*** MATERIAL SHOWN Section Begins ***

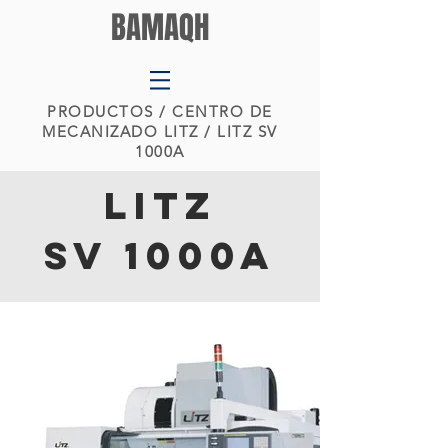
BAMAQH
PRODUCTOS
/ CENTRO DE
MECANIZADO LITZ / LITZ SV
1000A
LITZ
SV 1000A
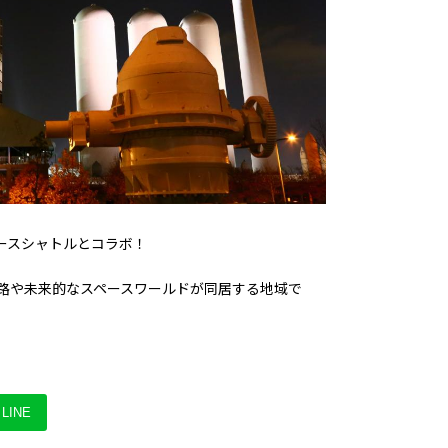
ースシャトルとコラボ！
路や未来的なスペースワールドが同居する地域で
LINE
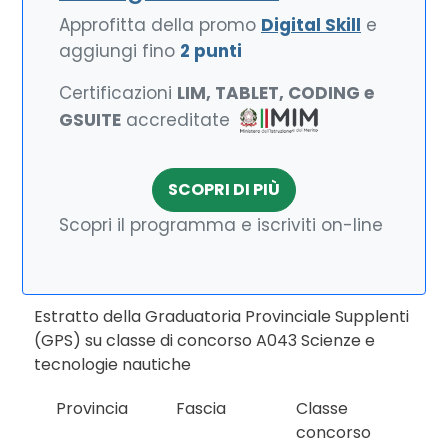
Approfitta della promo
Digital Skill
e
aggiungi fino
2 punti
Certificazioni
LIM, TABLET, CODING e
GSUITE
accreditate
SCOPRI DI PIÙ
Scopri il programma e iscriviti on-line
Estratto della Graduatoria Provinciale Supplenti
(GPS) su classe di concorso A043 Scienze e
tecnologie nautiche
Provincia
Fascia
Classe
concorso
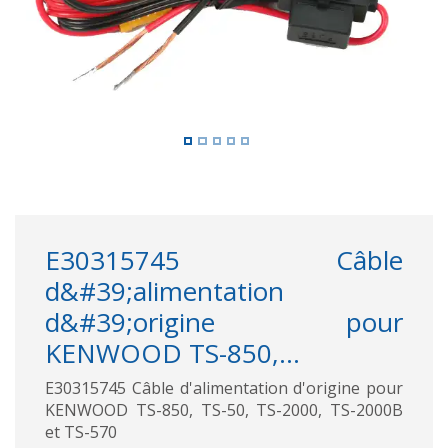
E30315745 Câble
d&#39;alimentation
d&#39;origine pour
KENWOOD TS-850,...
E30315745 Câble d'alimentation d'origine pour
KENWOOD TS-850, TS-50, TS-2000, TS-2000B
et TS-570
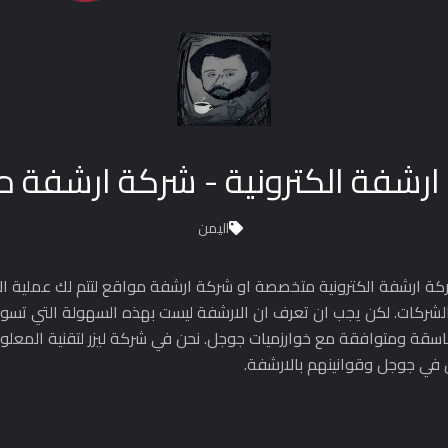
رشفة الكترونية - شركة ارشفة 
اليمن
ة ارشفة الكترونية متخصصة او شركة ارشفة مواقع لتتم لك عملية الار
 الشركات. لكن يجب ان تعرف ان الارشفة ليست بهذه السهولة التي تسو
تناسقة ومتوافقة مع خوارزميات جوجل. نحن في شركة ليزر لتقنية المعلو
ل في جوجل وقوانينهم بالارشفة.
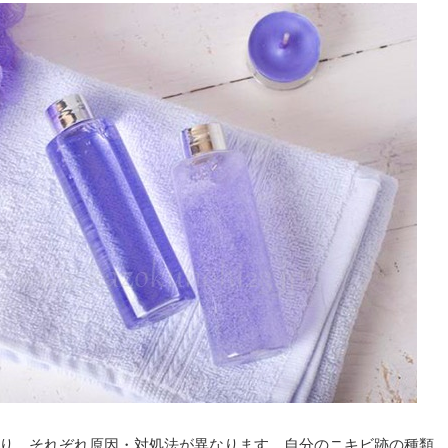
り、それぞれ原因・対処法が異なります。自分のニキビ跡の種類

*** MATERIAL SHOWN Section Ends ***

[YOUR ASSIGNMENT] Take each line from the records and copy it unchanged, leaving images out.

[EXERCISE SOLUTION]
BAMAQH
PRODUCTOS
/ CENTRO DE
MECANIZADO LITZ / LITZ SV
1000A
LITZ
SV 1000A
ースシャトルとコラボ！
路や未来的なスペースワールドが同居する地域で
LINE
Approfitta della promo
Digital Skill
e
aggiungi fino
2 punti
Certificazioni
LIM, TABLET, CODING e
GSUITE
accreditate
SCOPRI DI PIÙ
Scopri il programma e iscriviti on-line
Estratto della Graduatoria Provinciale Supplenti
(GPS) su classe di concorso A043 Scienze e
tecnologie nautiche
Provincia
Fascia
Classe
concorso
E30315745 Câble
d&#39;alimentation
d&#39;origine pour
KENWOOD TS-850,...
E30315745 Câble d'alimentation d'origine pour
KENWOOD TS-850, TS-50, TS-2000, TS-2000B
et TS-570
رشفة الكترونية - شركة ارشفة 
اليمن
ة ارشفة الكترونية متخصصة او شركة ارشفة مواقع لتتم لك عملية الار
 الشركات. لكن يجب ان تعرف ان الارشفة ليست بهذه السهولة التي تسو
تناسقة ومتوافقة مع خوارزميات جوجل. نحن في شركة ليزر لتقنية المعلو
ل في جوجل وقوانينهم بالارشفة.
り、それぞれ原因・対処法が異なります。自分のニキビ跡の種類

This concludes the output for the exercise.